** Recorded information follows **
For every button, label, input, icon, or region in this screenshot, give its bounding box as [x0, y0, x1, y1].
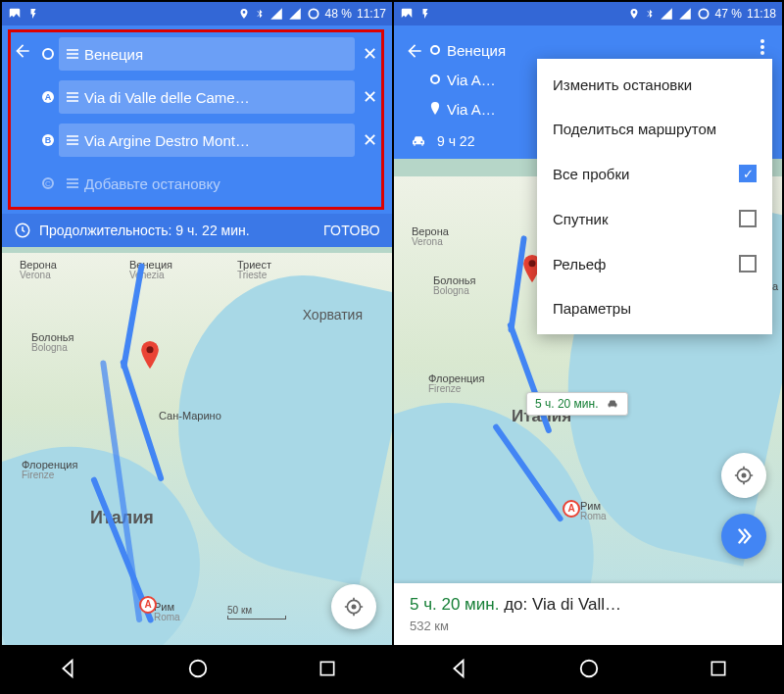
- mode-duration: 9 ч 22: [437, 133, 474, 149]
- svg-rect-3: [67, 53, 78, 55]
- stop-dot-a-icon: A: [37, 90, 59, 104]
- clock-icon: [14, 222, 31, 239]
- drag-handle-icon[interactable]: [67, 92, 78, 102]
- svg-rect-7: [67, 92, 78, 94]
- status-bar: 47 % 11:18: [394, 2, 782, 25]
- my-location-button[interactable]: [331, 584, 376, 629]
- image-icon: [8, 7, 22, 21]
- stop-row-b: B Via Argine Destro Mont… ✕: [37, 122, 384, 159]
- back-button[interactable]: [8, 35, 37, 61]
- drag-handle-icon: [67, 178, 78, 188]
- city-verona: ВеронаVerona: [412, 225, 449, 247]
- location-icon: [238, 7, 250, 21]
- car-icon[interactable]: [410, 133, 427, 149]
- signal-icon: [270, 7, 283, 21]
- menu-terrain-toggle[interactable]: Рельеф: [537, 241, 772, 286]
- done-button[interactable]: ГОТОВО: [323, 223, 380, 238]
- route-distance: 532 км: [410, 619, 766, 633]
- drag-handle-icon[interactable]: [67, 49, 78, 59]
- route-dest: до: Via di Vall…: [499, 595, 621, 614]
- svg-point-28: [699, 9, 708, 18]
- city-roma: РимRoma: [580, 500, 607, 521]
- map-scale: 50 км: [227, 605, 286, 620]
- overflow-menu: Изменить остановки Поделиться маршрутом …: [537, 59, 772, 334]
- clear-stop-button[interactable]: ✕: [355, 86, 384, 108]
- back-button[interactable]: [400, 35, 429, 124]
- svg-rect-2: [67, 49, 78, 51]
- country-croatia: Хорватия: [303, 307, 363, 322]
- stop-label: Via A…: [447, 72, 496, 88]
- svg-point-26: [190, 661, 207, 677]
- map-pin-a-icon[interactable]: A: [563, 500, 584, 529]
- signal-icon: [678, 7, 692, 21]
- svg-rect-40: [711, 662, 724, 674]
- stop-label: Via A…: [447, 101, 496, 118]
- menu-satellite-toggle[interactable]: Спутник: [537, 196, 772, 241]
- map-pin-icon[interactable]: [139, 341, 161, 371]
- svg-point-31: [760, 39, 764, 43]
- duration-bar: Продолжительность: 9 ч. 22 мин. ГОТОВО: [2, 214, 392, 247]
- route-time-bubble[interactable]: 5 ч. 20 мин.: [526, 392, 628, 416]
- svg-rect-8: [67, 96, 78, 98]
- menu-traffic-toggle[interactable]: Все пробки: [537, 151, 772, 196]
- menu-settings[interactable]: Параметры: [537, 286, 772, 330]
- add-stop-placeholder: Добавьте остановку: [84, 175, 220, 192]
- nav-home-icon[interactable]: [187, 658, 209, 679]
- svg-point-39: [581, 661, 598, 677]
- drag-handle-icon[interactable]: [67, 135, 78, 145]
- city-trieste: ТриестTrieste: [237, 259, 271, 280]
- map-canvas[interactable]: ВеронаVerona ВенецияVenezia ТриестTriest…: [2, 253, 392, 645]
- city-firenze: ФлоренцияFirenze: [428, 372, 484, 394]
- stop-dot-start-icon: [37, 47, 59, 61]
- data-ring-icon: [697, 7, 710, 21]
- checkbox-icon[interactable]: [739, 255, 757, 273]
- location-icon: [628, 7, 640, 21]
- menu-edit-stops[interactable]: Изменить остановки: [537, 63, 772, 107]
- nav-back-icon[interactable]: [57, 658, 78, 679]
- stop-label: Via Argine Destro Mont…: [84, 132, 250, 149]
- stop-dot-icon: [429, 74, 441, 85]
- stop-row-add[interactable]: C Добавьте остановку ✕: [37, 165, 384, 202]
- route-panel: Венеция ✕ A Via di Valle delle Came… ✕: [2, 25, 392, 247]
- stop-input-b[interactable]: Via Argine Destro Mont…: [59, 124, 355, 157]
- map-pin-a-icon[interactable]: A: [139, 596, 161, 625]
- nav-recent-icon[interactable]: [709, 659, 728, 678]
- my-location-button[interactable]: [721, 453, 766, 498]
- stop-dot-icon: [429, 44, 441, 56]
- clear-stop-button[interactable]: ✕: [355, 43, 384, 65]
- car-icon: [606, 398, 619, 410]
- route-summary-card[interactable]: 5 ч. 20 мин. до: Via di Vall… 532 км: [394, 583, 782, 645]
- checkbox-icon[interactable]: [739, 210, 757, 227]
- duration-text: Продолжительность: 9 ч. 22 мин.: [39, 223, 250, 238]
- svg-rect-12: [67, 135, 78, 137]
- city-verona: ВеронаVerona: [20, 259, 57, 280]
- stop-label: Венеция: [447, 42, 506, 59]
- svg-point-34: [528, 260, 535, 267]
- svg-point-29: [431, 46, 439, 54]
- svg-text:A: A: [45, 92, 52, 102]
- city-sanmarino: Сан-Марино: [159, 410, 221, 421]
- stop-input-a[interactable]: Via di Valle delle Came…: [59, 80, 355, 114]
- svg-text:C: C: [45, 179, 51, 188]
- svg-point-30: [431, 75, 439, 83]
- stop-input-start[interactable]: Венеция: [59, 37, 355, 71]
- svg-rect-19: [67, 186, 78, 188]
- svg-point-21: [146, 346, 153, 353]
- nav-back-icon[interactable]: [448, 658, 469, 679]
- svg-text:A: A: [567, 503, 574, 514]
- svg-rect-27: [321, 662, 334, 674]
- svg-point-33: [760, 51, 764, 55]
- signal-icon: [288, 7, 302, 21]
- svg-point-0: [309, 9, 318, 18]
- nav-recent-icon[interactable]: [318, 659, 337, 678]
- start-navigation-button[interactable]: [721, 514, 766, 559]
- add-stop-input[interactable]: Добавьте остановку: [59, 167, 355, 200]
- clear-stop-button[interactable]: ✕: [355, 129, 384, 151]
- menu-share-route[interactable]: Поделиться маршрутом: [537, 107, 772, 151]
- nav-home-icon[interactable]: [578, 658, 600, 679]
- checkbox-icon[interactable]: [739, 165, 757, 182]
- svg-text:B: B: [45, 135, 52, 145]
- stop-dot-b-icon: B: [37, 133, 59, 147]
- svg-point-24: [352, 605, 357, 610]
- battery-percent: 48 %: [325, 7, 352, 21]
** End of Recorded information **
** Recorded information follows **
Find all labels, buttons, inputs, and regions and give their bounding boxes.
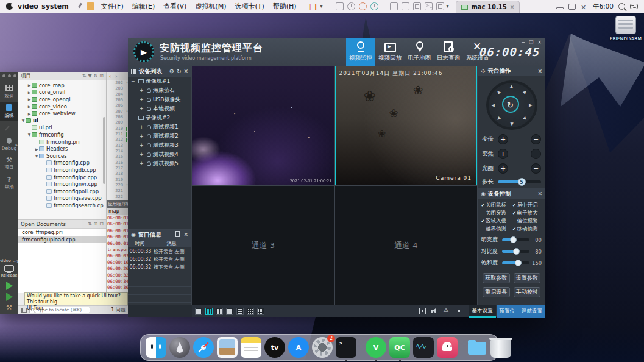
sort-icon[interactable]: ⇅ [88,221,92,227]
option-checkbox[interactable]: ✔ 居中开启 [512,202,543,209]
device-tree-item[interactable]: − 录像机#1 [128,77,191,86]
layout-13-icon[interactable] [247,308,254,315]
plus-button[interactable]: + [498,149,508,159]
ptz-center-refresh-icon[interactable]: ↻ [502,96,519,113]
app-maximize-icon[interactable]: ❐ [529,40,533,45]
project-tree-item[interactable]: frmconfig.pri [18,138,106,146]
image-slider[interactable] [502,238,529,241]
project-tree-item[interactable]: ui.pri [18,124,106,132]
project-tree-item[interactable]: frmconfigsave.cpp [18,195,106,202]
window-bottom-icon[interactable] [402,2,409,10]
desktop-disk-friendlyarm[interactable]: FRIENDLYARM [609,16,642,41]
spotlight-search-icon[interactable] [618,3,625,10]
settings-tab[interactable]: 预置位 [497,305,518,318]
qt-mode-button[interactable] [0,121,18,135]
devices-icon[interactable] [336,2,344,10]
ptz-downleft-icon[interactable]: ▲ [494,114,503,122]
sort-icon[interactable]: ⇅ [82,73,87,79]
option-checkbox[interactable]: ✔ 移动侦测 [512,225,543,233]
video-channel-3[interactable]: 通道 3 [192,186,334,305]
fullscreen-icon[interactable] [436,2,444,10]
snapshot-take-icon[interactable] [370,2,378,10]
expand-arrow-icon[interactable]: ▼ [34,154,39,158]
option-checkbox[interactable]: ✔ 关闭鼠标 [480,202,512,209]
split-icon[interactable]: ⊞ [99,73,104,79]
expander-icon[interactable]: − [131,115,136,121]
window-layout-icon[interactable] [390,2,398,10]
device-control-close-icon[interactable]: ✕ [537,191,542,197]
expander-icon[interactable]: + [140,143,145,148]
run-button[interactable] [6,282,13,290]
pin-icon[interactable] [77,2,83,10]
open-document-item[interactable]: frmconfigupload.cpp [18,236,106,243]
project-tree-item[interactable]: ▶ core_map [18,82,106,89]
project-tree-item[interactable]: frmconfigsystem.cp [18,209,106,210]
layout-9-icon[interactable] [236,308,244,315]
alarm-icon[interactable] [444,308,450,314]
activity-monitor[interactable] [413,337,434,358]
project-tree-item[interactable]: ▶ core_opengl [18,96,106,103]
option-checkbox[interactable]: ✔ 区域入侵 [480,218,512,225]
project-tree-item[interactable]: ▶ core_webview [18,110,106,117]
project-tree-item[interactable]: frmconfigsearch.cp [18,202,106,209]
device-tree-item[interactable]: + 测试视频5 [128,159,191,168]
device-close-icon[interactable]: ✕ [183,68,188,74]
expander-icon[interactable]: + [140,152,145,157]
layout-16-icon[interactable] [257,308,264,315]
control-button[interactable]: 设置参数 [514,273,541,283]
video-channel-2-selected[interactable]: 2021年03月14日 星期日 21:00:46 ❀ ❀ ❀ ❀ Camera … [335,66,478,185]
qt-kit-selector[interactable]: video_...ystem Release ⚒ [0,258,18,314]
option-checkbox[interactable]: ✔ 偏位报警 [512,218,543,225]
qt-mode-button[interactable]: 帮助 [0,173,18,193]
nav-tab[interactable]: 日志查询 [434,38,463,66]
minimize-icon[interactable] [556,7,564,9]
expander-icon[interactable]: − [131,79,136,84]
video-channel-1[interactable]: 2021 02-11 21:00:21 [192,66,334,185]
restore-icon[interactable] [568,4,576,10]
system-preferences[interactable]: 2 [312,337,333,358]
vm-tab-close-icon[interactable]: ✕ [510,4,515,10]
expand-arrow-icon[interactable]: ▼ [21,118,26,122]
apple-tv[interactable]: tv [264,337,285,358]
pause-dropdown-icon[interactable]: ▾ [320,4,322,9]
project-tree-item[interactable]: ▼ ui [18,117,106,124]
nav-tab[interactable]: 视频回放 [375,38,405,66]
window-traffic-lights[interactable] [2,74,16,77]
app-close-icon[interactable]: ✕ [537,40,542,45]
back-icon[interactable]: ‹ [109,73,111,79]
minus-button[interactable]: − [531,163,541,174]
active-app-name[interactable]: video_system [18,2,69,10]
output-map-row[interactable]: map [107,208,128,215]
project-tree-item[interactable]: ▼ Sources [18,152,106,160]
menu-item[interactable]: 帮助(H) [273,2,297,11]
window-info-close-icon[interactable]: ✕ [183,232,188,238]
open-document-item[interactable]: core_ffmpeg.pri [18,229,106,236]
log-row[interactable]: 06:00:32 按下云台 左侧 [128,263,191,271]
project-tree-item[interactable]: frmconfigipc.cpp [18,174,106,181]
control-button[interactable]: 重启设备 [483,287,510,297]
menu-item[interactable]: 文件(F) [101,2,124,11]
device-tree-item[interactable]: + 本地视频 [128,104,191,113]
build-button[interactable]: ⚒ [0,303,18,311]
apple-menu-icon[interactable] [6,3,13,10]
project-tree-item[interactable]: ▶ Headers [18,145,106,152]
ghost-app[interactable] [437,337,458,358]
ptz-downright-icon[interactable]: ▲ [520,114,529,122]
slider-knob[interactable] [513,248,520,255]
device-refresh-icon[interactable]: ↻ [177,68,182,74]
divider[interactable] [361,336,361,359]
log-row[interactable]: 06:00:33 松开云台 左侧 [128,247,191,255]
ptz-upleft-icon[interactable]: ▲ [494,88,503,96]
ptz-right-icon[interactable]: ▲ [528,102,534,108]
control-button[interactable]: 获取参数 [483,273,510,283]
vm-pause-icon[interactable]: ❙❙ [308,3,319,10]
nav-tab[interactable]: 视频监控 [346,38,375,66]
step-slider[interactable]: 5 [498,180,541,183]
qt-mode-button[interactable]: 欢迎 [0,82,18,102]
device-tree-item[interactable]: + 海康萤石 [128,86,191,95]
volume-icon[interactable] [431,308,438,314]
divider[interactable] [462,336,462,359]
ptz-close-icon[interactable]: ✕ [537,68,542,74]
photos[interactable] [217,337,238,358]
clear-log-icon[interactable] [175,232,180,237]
** End of Recorded information **
◆ What the exercise asks:
One figure is all that is needed: the number of lines above in which the word "arrow" appears.

◆ Task solution:
2